No Quick End to Koruna Cap as Singer Sees Debate on Exit Delay

  • Economy still needs loose monetary policy for some time
  • Bank will probably focus on fine-tuning monetary policy

The Czech economy doesn’t need a dramatic change in monetary policy now, and the central bank will probably discuss the prospect of delaying the exit from its regime limiting currency appreciation, Governor Miroslav Singer said.

The economy has been improving since the Czech National Bank weakened the koruna with market interventions and imposed a cap on the currency’s gains two years ago, with positive trends visible in wages and the labor market, Singer said in an interview in his office in Prague on Wednesday. While inflation adjusted for factors outside the direct influence of monetary policy has quickened, disinflationary pressures from abroad and declining energy costs are muting overall price growth.

“We are seeing some changes in the Czech economy, at the same time, we see that it still needs loose monetary policy and it will need it for some more time,” said Singer, 47. “So, we are discussing how to deliver the monetary impulse through fine-tuning the policy. The debate is likely to be focused on moving the exit to a later date, because that’s a reasonable fine-tuning tool.”

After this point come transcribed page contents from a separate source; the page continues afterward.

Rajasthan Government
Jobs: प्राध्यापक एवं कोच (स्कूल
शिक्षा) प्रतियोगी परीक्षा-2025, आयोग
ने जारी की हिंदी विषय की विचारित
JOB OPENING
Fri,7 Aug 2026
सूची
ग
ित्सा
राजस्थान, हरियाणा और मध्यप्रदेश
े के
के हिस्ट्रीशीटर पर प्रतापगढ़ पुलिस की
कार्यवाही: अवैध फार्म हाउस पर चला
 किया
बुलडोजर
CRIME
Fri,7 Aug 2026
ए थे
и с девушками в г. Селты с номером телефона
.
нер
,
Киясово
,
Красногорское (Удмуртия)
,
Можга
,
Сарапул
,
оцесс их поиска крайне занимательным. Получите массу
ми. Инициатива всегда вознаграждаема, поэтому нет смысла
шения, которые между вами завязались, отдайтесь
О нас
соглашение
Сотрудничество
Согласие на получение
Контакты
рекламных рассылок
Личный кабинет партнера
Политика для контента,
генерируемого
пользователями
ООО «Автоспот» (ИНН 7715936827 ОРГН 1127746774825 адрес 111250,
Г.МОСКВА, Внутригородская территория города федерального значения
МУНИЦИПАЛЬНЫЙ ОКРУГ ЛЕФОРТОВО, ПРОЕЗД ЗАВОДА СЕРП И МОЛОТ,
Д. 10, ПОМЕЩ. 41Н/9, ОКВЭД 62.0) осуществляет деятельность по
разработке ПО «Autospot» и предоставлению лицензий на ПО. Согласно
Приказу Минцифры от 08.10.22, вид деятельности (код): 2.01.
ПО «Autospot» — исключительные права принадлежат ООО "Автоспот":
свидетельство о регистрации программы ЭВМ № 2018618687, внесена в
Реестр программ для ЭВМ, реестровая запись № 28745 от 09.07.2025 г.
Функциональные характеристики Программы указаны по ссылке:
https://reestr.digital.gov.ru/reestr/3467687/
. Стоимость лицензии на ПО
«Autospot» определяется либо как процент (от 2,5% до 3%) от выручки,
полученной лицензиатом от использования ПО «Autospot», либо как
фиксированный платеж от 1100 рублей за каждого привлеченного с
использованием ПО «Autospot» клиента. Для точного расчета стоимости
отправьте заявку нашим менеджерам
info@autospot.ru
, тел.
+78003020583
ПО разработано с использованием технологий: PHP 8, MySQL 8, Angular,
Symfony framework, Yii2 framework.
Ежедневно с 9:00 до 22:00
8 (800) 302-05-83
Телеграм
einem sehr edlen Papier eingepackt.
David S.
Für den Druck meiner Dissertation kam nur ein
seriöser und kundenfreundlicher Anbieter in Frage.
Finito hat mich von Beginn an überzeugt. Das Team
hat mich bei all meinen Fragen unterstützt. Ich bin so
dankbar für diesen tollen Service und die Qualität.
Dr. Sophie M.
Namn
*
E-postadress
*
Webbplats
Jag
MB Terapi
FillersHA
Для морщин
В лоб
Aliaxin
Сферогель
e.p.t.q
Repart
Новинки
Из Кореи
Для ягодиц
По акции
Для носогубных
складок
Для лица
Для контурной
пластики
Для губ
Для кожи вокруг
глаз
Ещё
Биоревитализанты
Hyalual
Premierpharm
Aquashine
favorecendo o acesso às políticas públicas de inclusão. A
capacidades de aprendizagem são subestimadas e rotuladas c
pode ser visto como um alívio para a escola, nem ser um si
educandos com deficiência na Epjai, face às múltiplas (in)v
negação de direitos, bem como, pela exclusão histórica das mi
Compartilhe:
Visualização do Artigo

Rate setters in Prague have struggled to push inflation toward their 2 percent target as low commodity prices offset the impact of the fastest economic growth in eight years. While Singer reiterated the pledge to keep limiting koruna gains to around 27 per euro until at least the middle of 2016, he declined to speculate whether the regulator may decide to extend the regime into 2017 after it reviews its next inflation and economic outlook at a policy meeting on Nov. 5. The central bank has held its main interest rate at 0.05 percent since 2012.

Singer’s comments follow concerns about downside risks to the inflation outlook voiced by several board members last month. The bank may need to stick to loose monetary policy beyond next year due to disinflationary risks from the global economy, Vice Governor Vladimir Tomsik said on Sept. 2. Board member Lubomir Lizal warned that more easing may be warranted to achieve the inflation target. Jiri Rusnok, President Milos Zeman’s top pick to replace Singer when his term ends next year, said he couldn’t rule out negative interest rates if more monetary stimulus is required.

The economic recovery and speculation that the central bank may scrap the limit earlier pushed the exchange rate toward 27 against the euro in July and August, forcing the central bank to sell the koruna in the market for the first time since it imposed the cap in November 2013. The currency moved away from the intervention level in the second half of September, and traded little changed at 27.102 against the euro at 9:10 a.m. in Prague.

The bank has repeatedly postponed its expected timing of reaching the inflation goal, with its latest forecast from August predicting price growth moving to the 2 percent mark in early 2017. While the headline rate is still deeply below the target, its composition looks better than 12-18 months ago, according to Singer.

“Having said that, core inflation pressures are still not strong enough, which means that keeping monetary conditions relaxed is an appropriate policy stance,” Singer said. “But the need for some dramatic further loosening is certainly weaker than two years ago, and we know we aren’t able to adjust the policy though the exchange rate as delicately as with interest rates.”

The governor also said the bank board can’t avoid a debate about negative interest rates, partly because they have been used elsewhere. That has effectively tightened Czech monetary conditions in relation to countries with sub-zero borrowing costs, he said.

“This is, to some extent, complicating our position, and it is a reason for our debate about negative rates here,” said Singer. “It hasn’t required any policy action so far, but we are aware of this. At the same time, there’s been a reaction on the state-bond market, where some yields have declined to negative levels, which itself has reduced the need for monetary-policy action.”